Valerie Plesch/Bloomberg via Getty Images

Some of the companies that formed what is now Citigroup likely benefitted financially from slavery in the 1800’s, the financial giant acknowledged Thursday, an admission that comes at a time when numerous institutions are re-examining their historic roots and the roles they played in slavery in the U.S.

In research conducted last year, Citi found that none of its predecessor companies directly purchased, sold, or held slaves. But the research did find that some of predecessor entities “likely indirectly profited from the institution of slavery through financial transactions and relationships with individuals and entities located or operating in the United States before 1866.”

Many of the nation’s biggest banks including Citi are conglomerations of financial institutions that have merged or bought each other over many years. Citi traces its founding back to 1812 when the City Bank of New York was created.

One of Citi’s most prominent presidents in the 19th Century was Moses Taylor, who did business in Cuba that used slave labor to farm sugar.

“Given that a significant portion of Taylor’s businesses was connected to the trade of sugar and its derivatives from Cuban plantations that used slave labor, City Bank of New York likely profited indirectly from enslaved labor in Cuba by engaging in transactions with Taylor and his businesses,” wrote Edward Skyler, Citi’s head of public affairs, in a blog post Thursday.

The bank also had found other directors or founders likely owned slaves through Lehman Brothers, which was founded in Alabama. Citi purchased parts of Lehman in the late 1990s.

Citi is not the first bank to admit it had connections to the institution of slavery.
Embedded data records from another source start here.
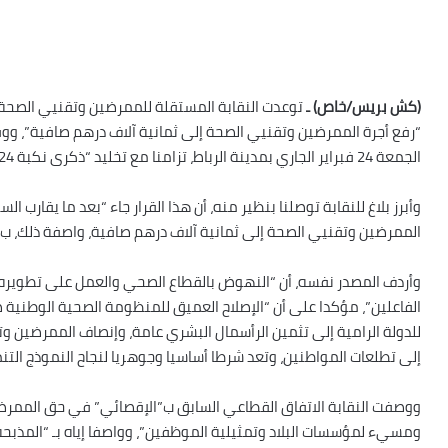
(كش بريس/خاص) ـ
توعدت النقابة المستقلة للممرضين وتقنيي الصحة، ب
“رفع أجرة الممرضين وتقنيي الصحة إلى ثمانية آلاف درهم صافية”، ووف
الجمعة 24 فبراير الجاري بمدينة الرباط، تزامنا مع تخليد “ذكرى نكبة 24 فبراير”.
وأبرز بلاغ للنقابة توصلنا بنظير منه، أن هذا القرار جاء “بعد ما يقار
الممرضين وتقنيي الصحة إلى ثمانية آلاف درهم صافية، واصفة ذلك، ب “ا
وأردف المصدر نفسه، أن “النهوض بالقطاع الصحي والعمل على تطويره
الفاعلين”، مؤكدا على أن “الإصلاح العميق للمنظومة الصحية الوطنية 
للدولة الرامية إلى تثمين الرأسمال البشري عامة، وإنصاف الممرضين و
إلى تطلعات المواطنين، وتعد شرطا أساسيا وجوهريا لنجاح النموذج الت
ووصفت النقابة الاتفاق القطاعي السابق ب”الإقصائي” في حق الممرض
ومسيء لمؤسسات البلاد وتمثيلية الموظفين”، وواصفا إياه بـ “المذبحة”،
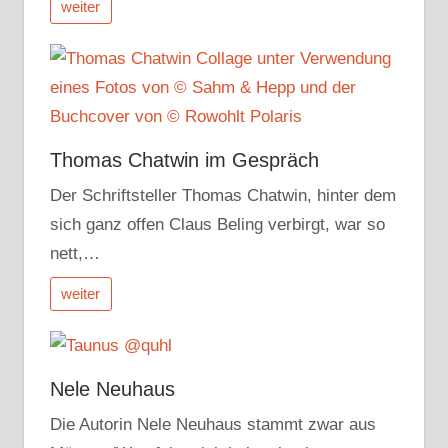
weiter
Thomas Chatwin im Gespräch
Der Schriftsteller Thomas Chatwin, hinter dem
sich ganz offen Claus Beling verbirgt, war so
nett,…
weiter
Nele Neuhaus
Die Autorin Nele Neuhaus stammt zwar aus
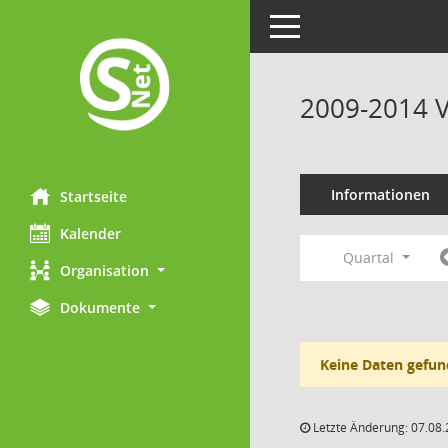
Toggle navigation
2009-2014 V
Informationen
Startseite
Kalender
Quartal
Organisation
Dokumente
Keine Daten gefun
Letzte Änderung: 07.08.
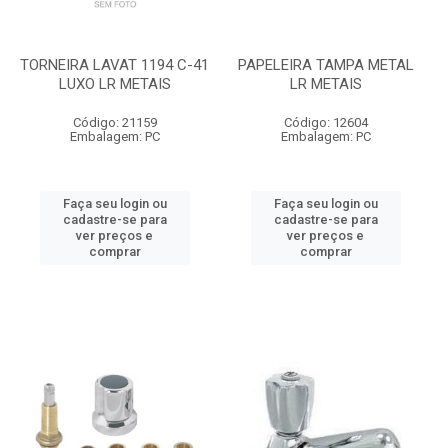
TORNEIRA LAVAT 1194 C-41
PAPELEIRA TAMPA METAL
LUXO LR METAIS
LR METAIS
Código: 21159
Código: 12604
Embalagem: PC
Embalagem: PC
Faça seu login ou
Faça seu login ou
cadastre-se para
cadastre-se para
ver preços e
ver preços e
comprar
comprar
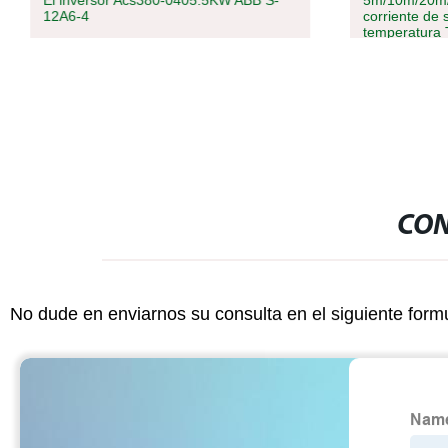
El inversor Acs380-0405.5KW ABB S-
5m/10m/20m
12A6-4
corriente de 
temperatura 
Para la venta
CON
No dude en enviarnos su consulta en el siguiente form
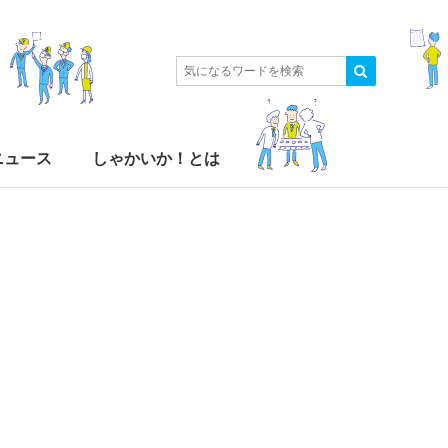
ニュース
しゃかいか！とは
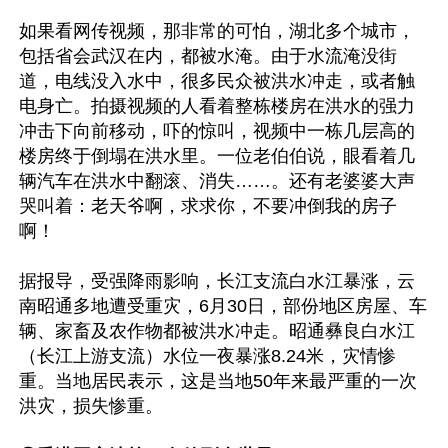
如果看网传视频，那非常的可怕，湖北多个城市，
包括省会武汉在内，都被水淹。由于水流淹没街
道，电线没入水中，很多民众被洪水冲走，或者触
电身亡。拍摄视频的人看着整栋楼房在洪水的强力
冲击下向前移动，吓的惊叫，视频中一栋几层高的
楼房终于倒塌在洪水里。一位老伯伯说，眼看着几
辆汽车在洪水中翻滚、消失……。还有老婆婆大声
哭叫着：老天爷啊，求求你，不要冲倒我的房子
啊！

据报导，受强降雨影响，长江支流白水江暴涨，云
南昭通多地遭受重灾，6月30日，部份地区房屋、车
辆、家畜及农作物都被洪水冲走。昭通彝良白水江
（长江上游支流）水位一夜暴涨8.24米，灾情惨
重。当地居民表示，这是当地50年来最严重的一次
洪灾，损失惨重。
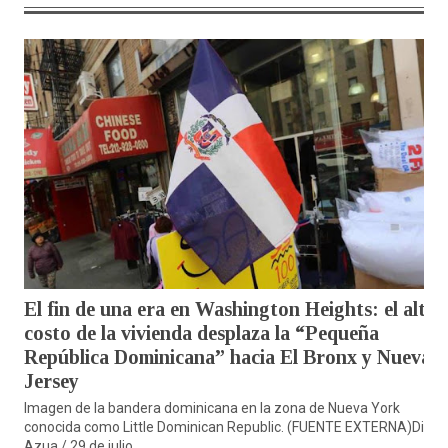
El fin de una era en Washington Heights: el alto
costo de la vivienda desplaza la “Pequeña
República Dominicana” hacia El Bronx y Nueva
Jersey
Imagen de la bandera dominicana en la zona de Nueva York
conocida como Little Dominican Republic. (FUENTE EXTERNA)Diario
Azua / 29 de julio...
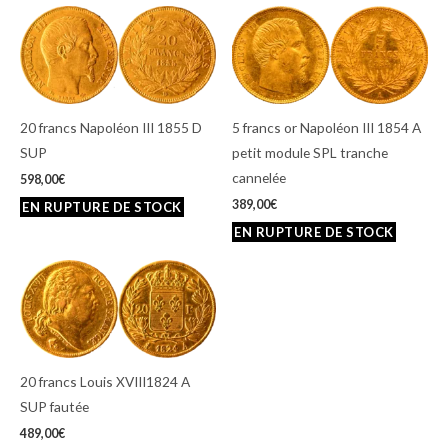
20 francs Napoléon III 1855 D
5 francs or Napoléon III 1854 A
SUP
petit module SPL tranche
cannelée
598,00
€
389,00
€
20 francs Louis XVIII1824 A
SUP fautée
489,00
€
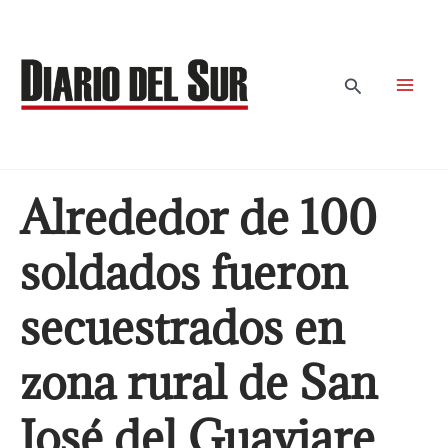
Ir
al
contenido
Buscar
Alrededor de 100
soldados fueron
secuestrados en
zona rural de San
José del Guaviare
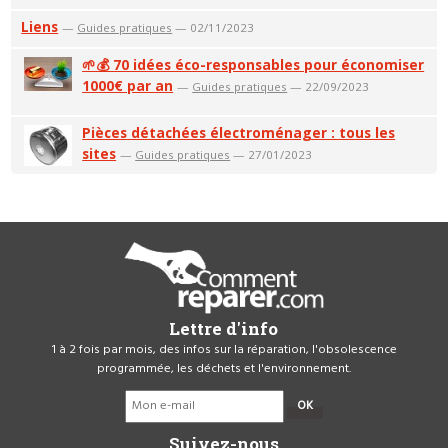
Liens
—
Guides pratiques
— 02/11/2023
🌱💰 70 idées éco-responsables pour économiser
1000€ par an
—
Guides pratiques
— 22/09/2023
Pièces détachées électroménager : tous les
sites
—
Guides pratiques
— 27/01/2023
Lettre d'info
1 à 2 fois par mois, des infos sur la réparation, l'obsolescence
programmée, les déchets et l'environnement.
OK
Suivez-nous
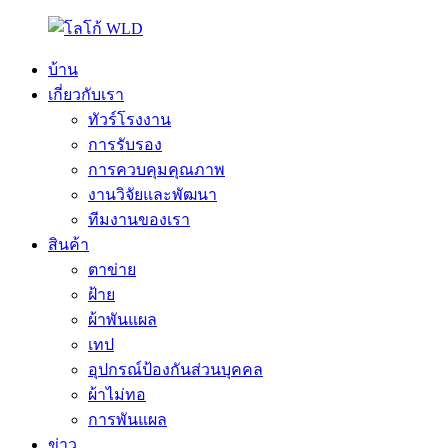
บ้าน
เกี่ยวกับเรา
ทัวร์โรงงาน
การรับรอง
การควบคุมคุณภาพ
งานวิจัยและพัฒนา
ทีมงานของเรา
สินค้า
ตาข่าย
ฝ้าย
ผ้าพันแผล
เทป
อุปกรณ์ป้องกันส่วนบุคคล
ผ้าไม่ทอ
การพันแผล
ข่าว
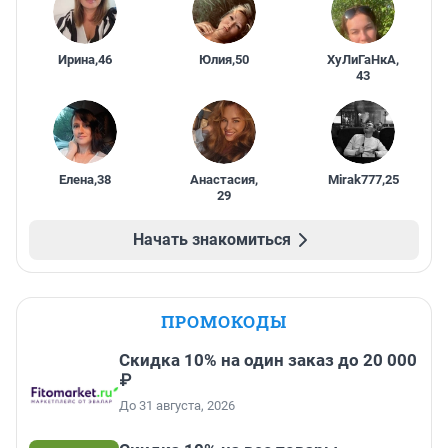
Ирина
,
46
Юлия
,
50
ХуЛиГаНкА
,
43
Елена
,
38
Анастасия
,
Mirak777
,
25
29
Начать знакомиться
ПРОМОКОДЫ
Скидка 10% на один заказ до 20 000
₽
До 31 августа, 2026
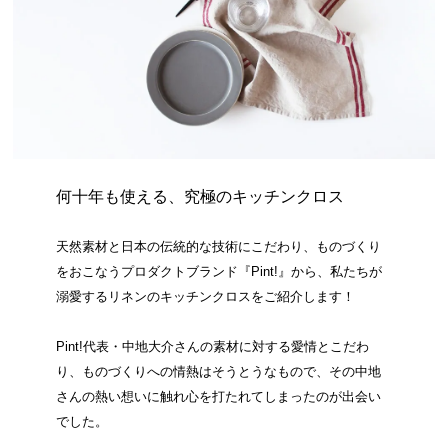
何十年も使える、究極のキッチンクロス
天然素材と日本の伝統的な技術にこだわり、ものづくり
をおこなうプロダクトブランド『Pint!』から、私たちが
溺愛するリネンのキッチンクロスをご紹介します！
Pint!代表・中地大介さんの素材に対する愛情とこだわ
り、ものづくりへの情熱はそうとうなもので、その中地
さんの熱い想いに触れ心を打たれてしまったのが出会い
でした。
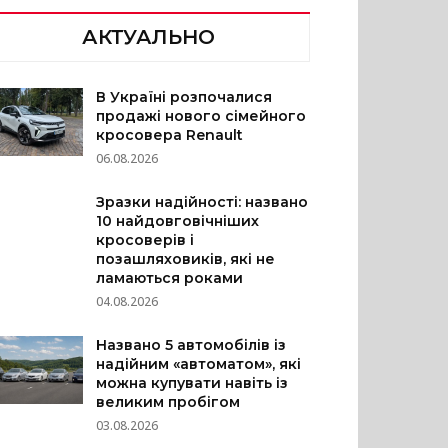
АКТУАЛЬНО
В Україні розпочалися
продажі нового сімейного
кросовера Renault
06.08.2026
Зразки надійності: названо
10 найдовговічніших
кросоверів і
позашляховиків, які не
ламаються роками
04.08.2026
Названо 5 автомобілів із
надійним «автоматом», які
можна купувати навіть із
великим пробігом
03.08.2026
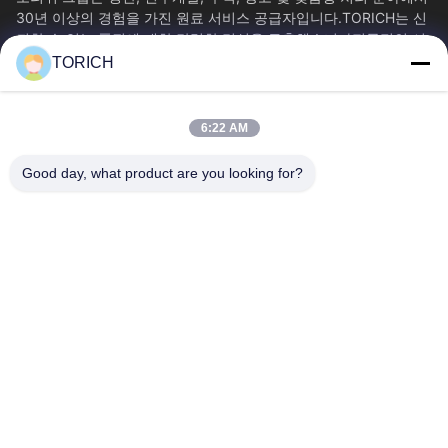
30년 이상의 경험을 가진 원료 서비스 공급자입니다.TORICH는 신
뢰할 수 있는 품질에 대한 강력한 명성을 구축했습니다전문적인 서
비스와 효율적인 공급 1만 평방 미터 이상의 생산 시설, 연간...
TORICH
빠른 링크
홈
제품 소개
6:22 AM
동영상
회사 소개
Good day, what product are you looking for?
공장 투어
품질 관리
연락처
견적 요청
뉴스
문의하기
86-574-88086983
86-574-88086983
sales@steel-tubes.com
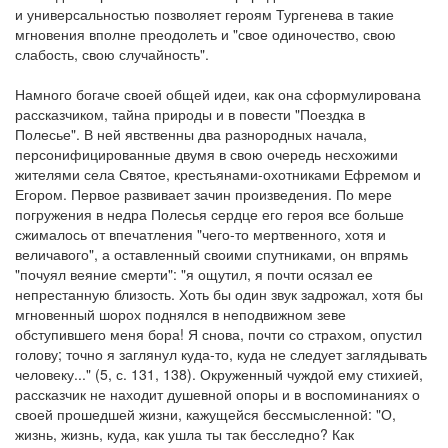
и универсальностью позволяет героям Тургенева в такие
мгновения вполне преодолеть и "свое одиночество, свою
слабость, свою случайность".
Намного богаче своей общей идеи, как она сформулирована
рассказчиком, тайна природы и в повести "Поездка в
Полесье". В ней явственны два разнородных начала,
персонифицированные двумя в свою очередь несхожими
жителями села Святое, крестьянами-охотниками Ефремом и
Егором. Первое развивает зачин произведения. По мере
погружения в недра Полесья сердце его героя все больше
сжималось от впечатления "чего-то мертвенного, хотя и
величавого", а оставленный своими спутниками, он впрямь
"почуял веяние смерти": "я ощутил, я почти осязал ее
непрестанную близость. Хоть бы один звук задрожал, хотя бы
мгновенный шорох поднялся в неподвижном зеве
обступившего меня бора! Я снова, почти со страхом, опустил
голову; точно я заглянул куда-то, куда не следует заглядывать
человеку..." (5, с. 131, 138). Окруженный чуждой ему стихией,
рассказчик не находит душевной опоры и в воспоминаниях о
своей прошедшей жизни, кажущейся бессмысленной: "О,
жизнь, жизнь, куда, как ушла ты так бесследно? Как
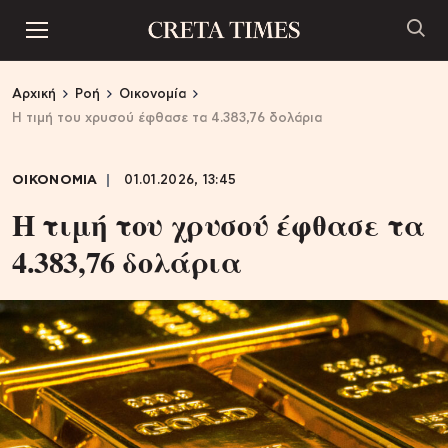
Αρχική
Ροή
Οικονομία
Η τιμή του χρυσού έφθασε τα 4.383,76 δολάρια
ΟΙΚΟΝΟΜΙΑ
01.01.2026, 13:45
Η τιμή του χρυσού έφθασε τα
4.383,76 δολάρια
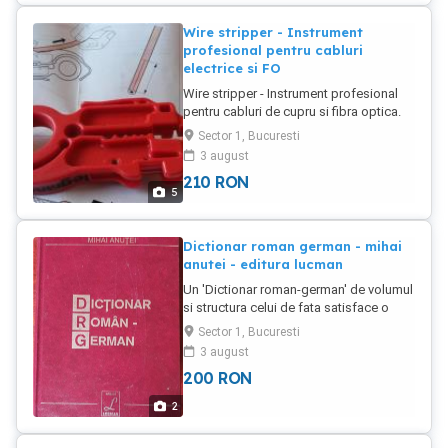
Wire stripper - Instrument
profesional pentru cabluri
electrice si FO
Wire stripper - Instrument profesional
pentru cabluri de cupru si fibra optica.
Volum: 0.369 dmc Greutate: 53 de
Sector 1, Bucuresti
grame Taie si indeparteaza camasa
3 august
cablului prin simpla rotire fara sa
210
RON
afecteze conductorul. Instructiuni de
5
folosire incluse.
Dictionar roman german - mihai
anutei - editura lucman
Un 'Dictionar roman-german' de volumul
si structura celui de fata satisface o
veche cerinta lexicografica. Cele
Sector 1, Bucuresti
aproximativ 60000 de cuvinte-titlu
3 august
romanesti si corespondentele lor in
200
RON
limba germana evidentiaza limbajul
colocvial, social-politic, economic,
2
tehnico-stiintific, cultural-artistic si
sportiv folosit curent in activitati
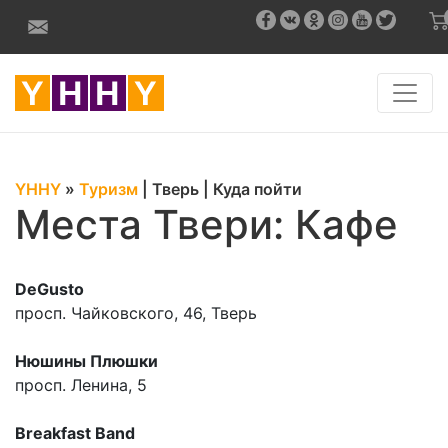
YHHY
»
Туризм
|
Тверь
|
Куда пойти
Места Твери: Кафе
DeGusto
просп. Чайковского, 46, Тверь
Нюшины Плюшки
просп. Ленина, 5
Breakfast Band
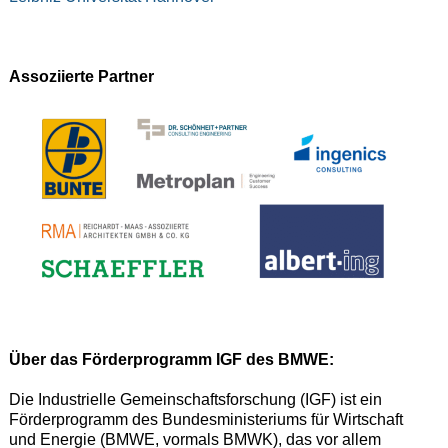
Assoziierte Partner
Über das Förderprogramm IGF des BMWE:
Die Industrielle Gemeinschaftsforschung (IGF) ist ein
Förderprogramm des Bundesministeriums für Wirtschaft
und Energie (BMWE, vormals BMWK), das vor allem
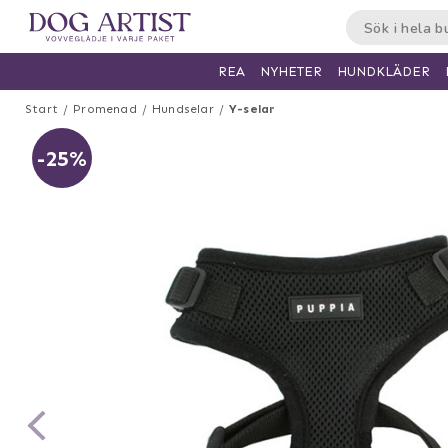
HUNDKLÄDER
REA
NYHETER
Start
Promenad
Hundselar
Y-selar
-25%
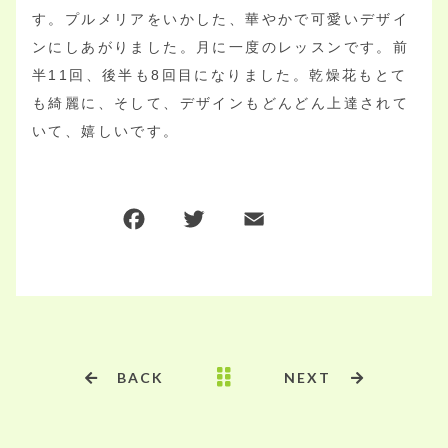
す。プルメリアをいかした、華やかで可愛いデザイ
ンにしあがりました。月に一度のレッスンです。前
半11回、後半も8回目になりました。乾燥花もとて
も綺麗に、そして、デザインもどんどん上達されて
いて、嬉しいです。
F
T
E
共
a
w
m
有
c
it
ai
e
te
l
b
r
o
BACK
NEXT
o
k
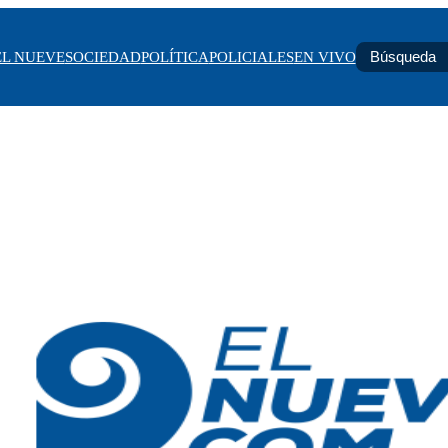
EL NUEVE
SOCIEDAD
POLÍTICA
POLICIALES
EN VIVO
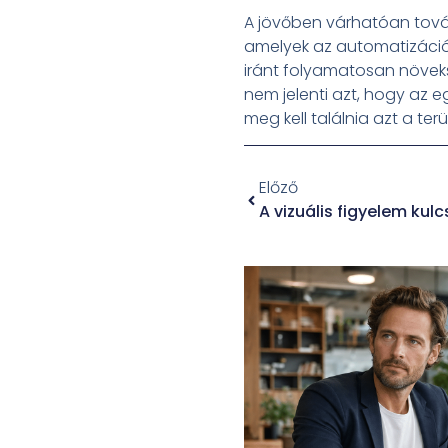
A jövőben várhatóan tová
amelyek az automatizáció
iránt folyamatosan növeks
nem jelenti azt, hogy az 
meg kell találnia azt a te
Előző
In 2005, JPMorgan Chase acknowledged that two of its predecessor banks had specific links to the slave trade. In JPMorgan’s case, two banks in Louisiana received thousands of slaves that were used as collateral.

The Charlotte, N.C.-based bank Wachovia, which failed in the 2008 financial crisis and was subsequently bought by Wells Fargo, also admitted in 2005 that it had roots back to slavery. Wachovia found the Bank of Charleston and Georgia Railroad and Banking Company both owned slaves.